The ascent of Youssef En-Nesyri since the backend of 2020 somewhat typifies the change in the mood in Seville with the Morocco striker netting nine La Liga goals in that period to take his league tally to 13 in only 14 starts.
The suddenness of the North African running riot in front of goal hasn’t only seen him supplant Luuk de Jong as the club’s principal number nine but also become one of Spain’s sharpshooters. After a slow start to 2020/21, En-Nesyri finds himself competing with Luis Suarez (16) and Lionel Messi (15) for the Pichichi, a trophy awarded to the division’s top scorer.
He’s averaging a goal every 104 minutes in league football, currently better than the Argentina marvel (112) but significantly below the resurgent Suarez’s strike rate of a goal every 86 minutes. The 23-year-old’s 33 percent conversion rate is only outdone by two players who have 10 goals or higher and sufficiently trumps Messi’s 18 percent conversion rate.
Indeed, the turnaround in luck and current importance to Julen Lopetegui’s side can’t be underestimated.
Having stayed put following links away from the club in January, the Andalusians will hope to be beneficiaries of that decision as they look to prove their capabilities in Europe’s premier club competition. The Europa League kings have only ever gone beyond the first knockout round of the tournament once in 17/18, incidentally their last appearance in the CL before this campaign.
In that season, they defeated Manchester United to make history after exiting at that stage on three previous occasions.

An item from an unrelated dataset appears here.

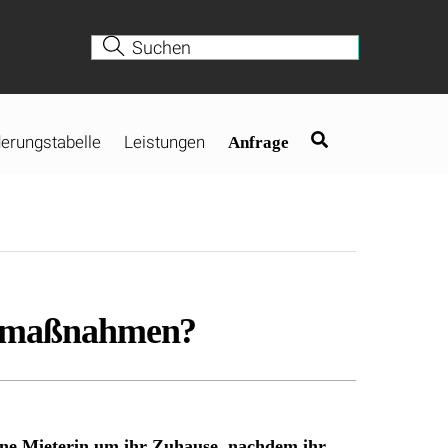
erungstabelle
Leistungen
Anfrage
gsmaßnahmen?
ne Mieterin um ihr Zuhause, nachdem ihr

Against an ailing Dortmund side, Lopetegui’s troops will back themselves to take advantage of the ongoing malaise in North Rhine-Westphalia.
BVB are in danger of missing out on Champions League qualification for the first time since 2014/15 when they finished seventh in Jurgen Klopp’s final season. The present situation, however, can’t be compared with the state of the side about seven years ago in which BVB faced a genuine threat of relegation before fighting back in the second half of the campaign to end two points outside any European spot.
Despite the contrasting conditions, one win in their last five Bundesliga games is far from ideal going into the tie against a Sevilla side that is currently one of the form teams in Europe’s top five leagues.
The Spanish outfit have racked up eight straight wins in all competitions, with five of their triumphs coming in La Liga.
Only Alaves have managed to breach Los Nervionenses in that time whose run of domestic wins is matched only by Pep Guardiola’s Manchester City and Barcelona, a side they beat 2-0 in last week’s Copa del Rey 2-0 success.
Overcoming a difficult start to the campaign where observers felt the Seville club won’t kick on from winning their sixth Europa League crown has been pleasing to see, still, doubts over their Champions League expertise persist.
On paper, they’re facing Dortmund at the best moment owing to the German side’s underperformance in attack and tendency to allow soft goals from nothing. The latter, in particular, reveals Die Borussen have conceded 31 times from expected goals of 23.9 which interestingly ranks as the third-best xGA in the Bundesliga this term.
Be that as it may, the reality tells a different tale as the hapless BVB have let in 11 goals in their last five matches under interim boss Edin Terzic, an average of just over two goals a game. It’s an imperfection Lopetegui will hope his side exploits on Wednesday night and in the reverse fixture as they ultimately seek progress into the quarters.
The onus will be on En-Nesyri to take advantage of a low-on-confidence backline that’s been leaky recently as the hosts seek to reap rewards from their wing play which yielded results in the group stage. Six of Sevilla’s nine goals came about either from direct crosses into the box or being first to the second ball following a dangerous delivery from the flanks.
Lopetegui’s side averaged more crosses per game than any side in the opening six games of the competition, with their Moroccan forward a beneficiary on two occasions: pouncing from close range against Krasnodar to score the winner after Ivan Rakitic’s wicked delivery came back off the post and heading home from Oscar Rodríguez’s cross in the comfortable 3-1 win at Rennes in gameweek six.
Fascinatingly, Dortmund rank sixth-bottom for aerial duels won per 90 in the Champions League this term while only three teams in this season’s competition outdo the Spanish side’s average aerial tussles won in the group stage.
Unquestionably, the form book favours Lopetegui’s men who seem primed to exploit BVB’s weaknesses. In En-Nesyri, Sevilla have the ideal fox in the box to punish the German side as they look to demonstrate their current superiority and finally make a mark in Europe’s hallowed club competition.